Cek Kesehatan Gratis Jangkau 108 Juta Orang, 66 RSUD di 3T Dibangun

Cek Kesehatan Gratis Jangkau 108 Juta Orang, 66 RSUD di 3T Dibangun
Presiden Prabowo Subianto memberikan penghormatan usai menyampaikan Keterangan Pemerintah atas Rancangan Undang-Undang (RUU) tentang APBN Tahun Anggaran 2027 beserta Nota Keuangan dan dokumen pendukungnya, dalam Rapat Paripurna Pembukaan Masa Persidangan I DPR RI Tahun Sidang 2026–2027 di Gedung Nusantara MPR/DPR/DPD RI. Foto: Arsip BPMI Setpres/Kirka/I

Kirka – Program Cek Kesehatan Gratis (CKG) mencatatkan rekor partisipasi hingga 108 juta orang sejak bergulir pada Februari 2025 lalu.

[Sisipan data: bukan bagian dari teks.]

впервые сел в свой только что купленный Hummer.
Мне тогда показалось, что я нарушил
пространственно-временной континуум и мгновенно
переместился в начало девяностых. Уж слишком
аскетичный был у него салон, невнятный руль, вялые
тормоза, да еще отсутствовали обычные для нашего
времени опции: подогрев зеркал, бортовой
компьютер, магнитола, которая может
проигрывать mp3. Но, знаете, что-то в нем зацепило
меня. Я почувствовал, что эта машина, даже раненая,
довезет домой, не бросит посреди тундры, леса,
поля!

Angka masif yang terungkap dalam Sidang Tahunan MPR RI, Jumat, 14 Agustus 2026, merepresentasikan keberhasilan pergeseran pola penanganan medis dari sekadar mengobati menjadi mencegah.

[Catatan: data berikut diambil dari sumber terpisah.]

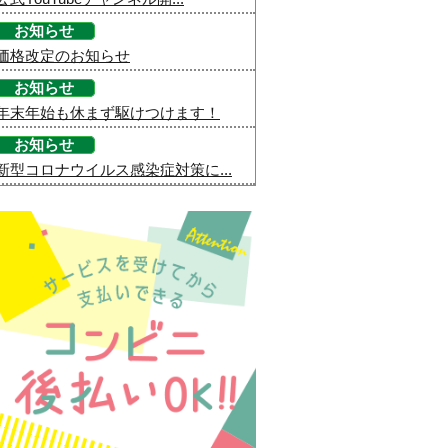
お知らせ
価格改定のお知らせ
お知らせ
年末年始も休まず駆けつけます！
お知らせ
新型コロナウイルス感染症対策に...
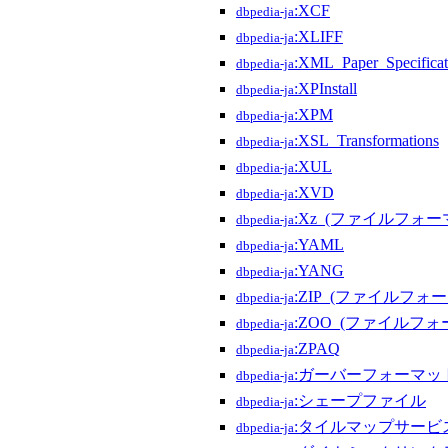
:XCF
dbpedia-ja
:XLIFF
dbpedia-ja
:XML_Paper_Specificat
dbpedia-ja
:XPInstall
dbpedia-ja
:XPM
dbpedia-ja
:XSL_Transformations
dbpedia-ja
:XUL
dbpedia-ja
:XVD
dbpedia-ja
:Xz_(ファイルフォー
dbpedia-ja
:YAML
dbpedia-ja
:YANG
dbpedia-ja
:ZIP_(ファイルフォ
dbpedia-ja
:ZOO_(ファイルフォ
dbpedia-ja
:ZPAQ
dbpedia-ja
:ガーバーフォーマッ
dbpedia-ja
:シェープファイル
dbpedia-ja
:タイルマップサービ
dbpedia-ja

Pemerhati Pembangunan, Mahendra Utama, menilai tingginya partisipasi publik merefleksikan wujud intervensi langsung pemerintah bagi perlindungan warga.

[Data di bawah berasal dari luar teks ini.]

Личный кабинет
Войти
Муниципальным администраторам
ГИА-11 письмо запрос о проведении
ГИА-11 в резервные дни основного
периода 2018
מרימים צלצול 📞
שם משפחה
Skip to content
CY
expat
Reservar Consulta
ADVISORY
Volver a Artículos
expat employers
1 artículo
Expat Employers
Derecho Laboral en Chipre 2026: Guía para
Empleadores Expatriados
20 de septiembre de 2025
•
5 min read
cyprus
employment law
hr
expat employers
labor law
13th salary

Sepanjang tahun perdana pelaksanaannya, layanan preventif menyentuh 70,2 juta jiwa dan mendapat tambahan 59,5 juta peserta baru hingga akhir Juni tahun berjalan.

Akses tanpa biaya kini bisa dinikmati warga lewat 10.255 puskesmas di 38 provinsi.

“Negara memang harus turun tangan merawat rakyatnya sebelum jatuh sakit parah.

“Pendekatan deteksi dini jauh lebih rasional, sejalan dengan konsep dasar kesehatan masyarakat Winslow,” kata Mahendra menanggapi muatan pidato kenegaraan Presiden Prabowo Subianto.

Strategi pencegahan di hulu, lanjut Mahendra, tentu memerlukan kesiapan fasilitas rujukan pada tingkat hilir.

Laporan pemerintah memperlihatkan adanya pembangunan sekaligus peningkatan mutu 66 RSUD di kawasan tertinggal, terdepan, dan terluar (3T).

Pemangkasan jarak akses pelayanan kesehatan juga diperkuat lewat pengoperasian 20 rumah sakit baru di berbagai daerah.

Langkah fisik infrastruktur berjalan beriringan dengan penguatan jaring pengaman sosial.

Anggaran negara menanggung penuh iuran Jaminan Kesehatan Nasional (JKN) bagi 96,8 juta penduduk miskin.

Skema perlindungan terintegrasi dari pusat hingga pelosok menjadi cerminan keadilan sosial bagi seluruh lapisan masyarakat.

Meski fasilitas makin memadai, keengganan warga memeriksakan diri akibat takut mengetahui penyakit bawaan masih menjadi kendala di lapangan.

Presiden bahkan sempat menyisipkan kelakar soal anggota dewan yang kerap menghindari pemeriksaan medis karena khawatir mendapati kadar gula darah tinggi.

Mahendra melihat fenomena psikologis keengganan warga sebagai pekerjaan rumah bersama.

“Edukasi berkelanjutan sangat dibutuhkan. Publik butuh jaminan psikologis bahwa saat mereka terdeteksi sakit melalui program CKG, sistem JKN dan rumah sakit daerah sudah siap merawat mereka secara paripurna,” tuturnya.